For one, I slept on the couch (again). Not that my partner is trying to boot me out of the bedroom (because I don’t have a partner), but because my bed is full of clutter, as in full of clutter. I concede that it’s my fault, but can’t your family be at least a little considerate in not waking you up when it’s not your time to wake up?!
Then add a nagging mom who has plans of leaving early but because gas is expensive she forces you to leave the house together and yells at you to hurry up every 2 minutes so she won’t be late. Given the fact that it’s only around 8 a.m. and you have until 9 a.m. to fix yourself for school and eat your breakfast.
Add Patrick who can’t grasp the idea of a “twin” even if you bothered to coordinate. What’s worse is that I ended up being the one to be accused of not understanding the concept.
Include a professor who doesn’t have the decency to tell the class what’s happening in his life. At least give a closure of some sort so we can both move on with our lives! Why did you schedule a quiz that would be suspended for 5 days and counting?! Tell me!

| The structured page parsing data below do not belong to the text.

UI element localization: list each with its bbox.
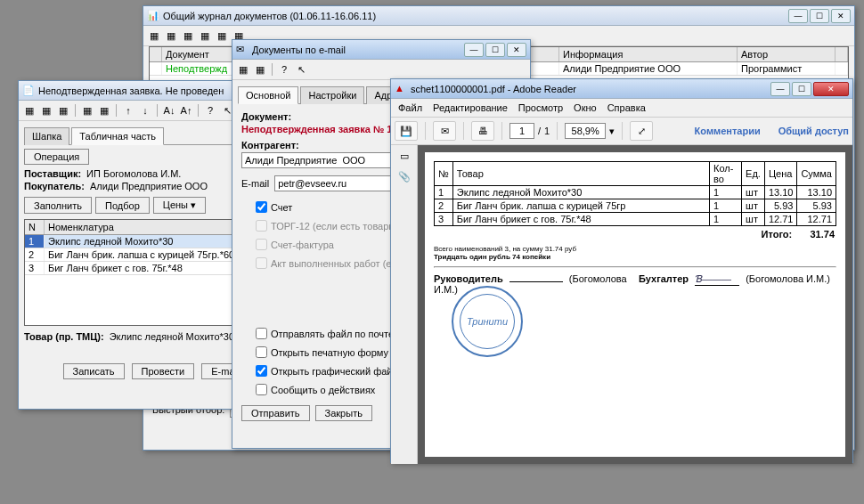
chevron-down-icon[interactable]: ▾ bbox=[609, 126, 615, 137]
save-icon[interactable]: 💾 bbox=[395, 121, 418, 141]
post-button[interactable]: Провести bbox=[132, 363, 195, 379]
tool-icon[interactable]: ▦ bbox=[97, 103, 111, 118]
tab-head[interactable]: Шапка bbox=[24, 127, 69, 145]
send-button[interactable]: Отправить bbox=[241, 405, 310, 421]
mail-icon[interactable]: ✉ bbox=[433, 121, 456, 141]
doc-icon: 📄 bbox=[22, 85, 35, 97]
summary1: Всего наименований 3, на сумму 31.74 руб bbox=[434, 245, 836, 253]
sort-icon[interactable]: A↓ bbox=[162, 103, 176, 118]
col-author[interactable]: Автор bbox=[738, 47, 835, 61]
select-button[interactable]: Подбор bbox=[95, 197, 150, 214]
tab-main[interactable]: Основной bbox=[238, 86, 298, 104]
page-cur-input[interactable] bbox=[509, 123, 534, 139]
operation-button[interactable]: Операция bbox=[24, 149, 89, 165]
cb-akt bbox=[256, 257, 267, 269]
pdf-page-content: № Товар Кол-во Ед. Цена Сумма 1Эклипс ле… bbox=[425, 152, 845, 457]
cb-sf bbox=[256, 239, 267, 250]
cell-doc[interactable]: Неподтвержд bbox=[162, 62, 242, 75]
menu-view[interactable]: Просмотр bbox=[518, 102, 563, 113]
close-button[interactable]: ✕ bbox=[507, 43, 526, 57]
pdf-window: ▲ schet1100000001.pdf - Adobe Reader — ☐… bbox=[390, 78, 853, 463]
accountant-label: Бухгалтер bbox=[639, 273, 689, 284]
pointer-icon[interactable]: ↖ bbox=[294, 62, 308, 77]
maximize-button[interactable]: ☐ bbox=[485, 43, 505, 57]
col-doc[interactable]: Документ bbox=[162, 47, 242, 61]
app-icon: 📊 bbox=[147, 10, 159, 22]
cb-schet[interactable] bbox=[256, 201, 267, 213]
up-icon[interactable]: ↑ bbox=[121, 103, 135, 118]
supplier-value: ИП Богомолова И.М. bbox=[86, 168, 181, 179]
table-row: 1Эклипс ледяной Мохито*301шт13.1013.10 bbox=[435, 186, 836, 199]
cb-mail[interactable] bbox=[256, 328, 267, 339]
tool-icon[interactable]: ▦ bbox=[198, 28, 212, 43]
email-titlebar[interactable]: ✉ Документы по e-mail — ☐ ✕ bbox=[232, 40, 530, 60]
tool-icon[interactable]: ▦ bbox=[147, 28, 161, 43]
zoom-input[interactable] bbox=[565, 123, 606, 139]
total-label: Итого: bbox=[762, 229, 793, 240]
doc-label: Документ: bbox=[241, 111, 291, 122]
cb-report[interactable] bbox=[256, 384, 267, 395]
tool-icon[interactable]: ▦ bbox=[80, 103, 94, 118]
total-value: 31.74 bbox=[810, 229, 835, 240]
pdf-sidebar: ▭ 📎 bbox=[391, 145, 418, 464]
contr-label: Контрагент: bbox=[241, 140, 299, 150]
fill-button[interactable]: Заполнить bbox=[24, 197, 92, 214]
thumbnails-icon[interactable]: ▭ bbox=[400, 150, 409, 162]
tmc-value: Эклипс ледяной Мохито*30 bbox=[110, 331, 234, 342]
help-icon[interactable]: ? bbox=[277, 62, 291, 77]
menu-file[interactable]: Файл bbox=[398, 102, 422, 113]
tool-icon[interactable]: ▦ bbox=[39, 103, 53, 118]
supplier-label: Поставщик: bbox=[24, 168, 81, 179]
fullscreen-icon[interactable]: ⤢ bbox=[630, 121, 653, 141]
tool-icon[interactable]: ▦ bbox=[22, 103, 37, 118]
tab-settings[interactable]: Настройки bbox=[300, 86, 364, 104]
tool-icon[interactable]: ▦ bbox=[164, 28, 178, 43]
prices-button[interactable]: Цены ▾ bbox=[153, 197, 206, 214]
minimize-button[interactable]: — bbox=[788, 9, 808, 23]
invoice-table: № Товар Кол-во Ед. Цена Сумма 1Эклипс ле… bbox=[434, 161, 836, 226]
journal-titlebar[interactable]: 📊 Общий журнал документов (01.06.11-16.0… bbox=[143, 6, 854, 26]
maximize-button[interactable]: ☐ bbox=[792, 82, 811, 96]
tool-icon[interactable]: ▦ bbox=[181, 28, 195, 43]
minimize-button[interactable]: — bbox=[770, 82, 790, 96]
accountant-name: (Богомолова И.М.) bbox=[746, 273, 830, 284]
cb-print[interactable] bbox=[256, 346, 267, 358]
stamp: Тринити bbox=[452, 286, 523, 357]
attachment-icon[interactable]: 📎 bbox=[398, 171, 411, 183]
cb-graphic[interactable] bbox=[256, 365, 267, 377]
menu-edit[interactable]: Редактирование bbox=[433, 102, 508, 113]
print-icon[interactable]: 🖶 bbox=[471, 121, 494, 141]
col-n[interactable]: N bbox=[25, 220, 45, 234]
tmc-label: Товар (пр. ТМЦ): bbox=[24, 331, 104, 342]
pdf-titlebar[interactable]: ▲ schet1100000001.pdf - Adobe Reader — ☐… bbox=[391, 79, 852, 99]
comments-link[interactable]: Комментарии bbox=[695, 126, 761, 136]
tool-icon[interactable]: ▦ bbox=[56, 103, 70, 118]
share-link[interactable]: Общий доступ bbox=[778, 126, 849, 136]
table-row: 3Биг Ланч брикет с гов. 75г.*481шт12.711… bbox=[435, 213, 836, 226]
menu-window[interactable]: Окно bbox=[574, 102, 597, 113]
cell-author[interactable]: Программист bbox=[738, 62, 835, 75]
journal-title: Общий журнал документов (01.06.11-16.06.… bbox=[163, 11, 788, 21]
email-toolbar: ▦ ▦ ? ↖ bbox=[232, 60, 530, 80]
minimize-button[interactable]: — bbox=[464, 43, 484, 57]
col-info[interactable]: Информация bbox=[559, 47, 738, 61]
down-icon[interactable]: ↓ bbox=[138, 103, 152, 118]
email-close-button[interactable]: Закрыть bbox=[315, 405, 372, 421]
tab-table[interactable]: Табличная часть bbox=[71, 127, 164, 145]
email-title: Документы по e-mail bbox=[252, 45, 464, 55]
sort-icon[interactable]: A↑ bbox=[179, 103, 193, 118]
pdf-viewport[interactable]: № Товар Кол-во Ед. Цена Сумма 1Эклипс ле… bbox=[418, 145, 852, 464]
tool-icon[interactable]: ▦ bbox=[253, 62, 267, 77]
menu-help[interactable]: Справка bbox=[607, 102, 646, 113]
cell-info[interactable]: Алиди Предприятие ООО bbox=[559, 62, 738, 75]
close-button[interactable]: ✕ bbox=[831, 9, 851, 23]
maximize-button[interactable]: ☐ bbox=[810, 9, 829, 23]
summary2: Тридцать один рубль 74 копейки bbox=[434, 253, 836, 261]
write-button[interactable]: Записать bbox=[63, 363, 125, 379]
close-button[interactable]: ✕ bbox=[813, 82, 849, 96]
help-icon[interactable]: ? bbox=[203, 103, 217, 118]
pdf-menu: Файл Редактирование Просмотр Окно Справк… bbox=[391, 99, 852, 117]
tool-icon[interactable]: ▦ bbox=[236, 62, 250, 77]
pdf-icon: ▲ bbox=[395, 83, 407, 95]
tool-icon[interactable]: ▦ bbox=[215, 28, 229, 43]
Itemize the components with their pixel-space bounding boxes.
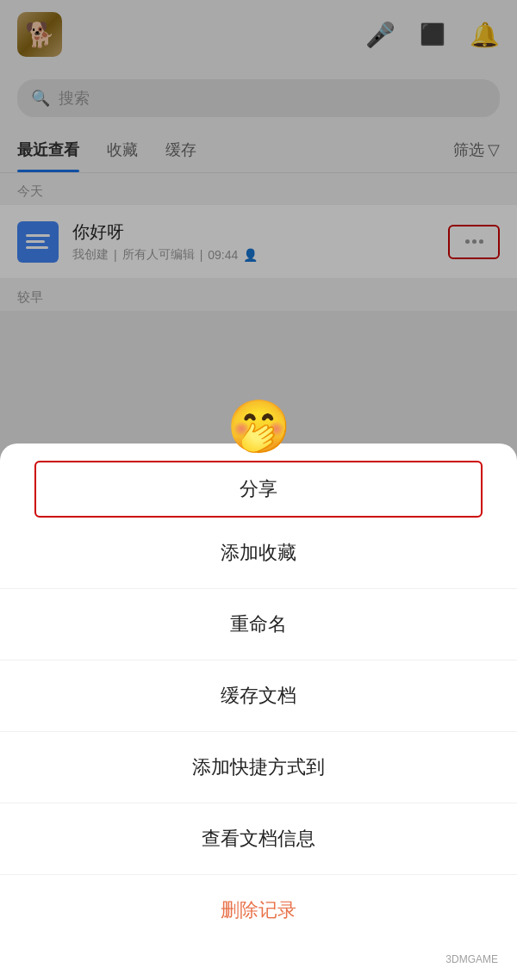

Then you come home, thinking that you can escape from the rage that keeps on haunting you by surfing the net, then suddenly this:
And because the Epistaxis vibe wasn’t really there earlier, the regular GA was suspended until further notice. I promised Joy to perfect David Cook’s version of First Time Ever I Saw Your Face; including the part where my vocal cords are supposed to pop because of the notes that I can’t really sing. Teacher Joy, I’ll sing it to you tomorrow!